- [Supplied information]:
■ ■ ■ ■ ■

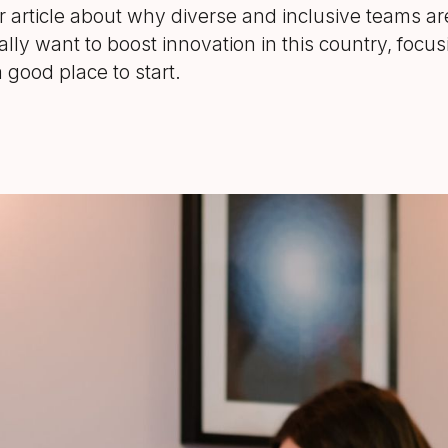
er article about why diverse and inclusive teams are
eally want to boost innovation in this country, focus
 good place to start.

■ ■ ■ ■ ■

- [Problem details]:
Could you copy the listing above exactly, without its pictures?

- [Your solution]:
er article about why diverse and inclusive teams are
eally want to boost innovation in this country, focus
 good place to start.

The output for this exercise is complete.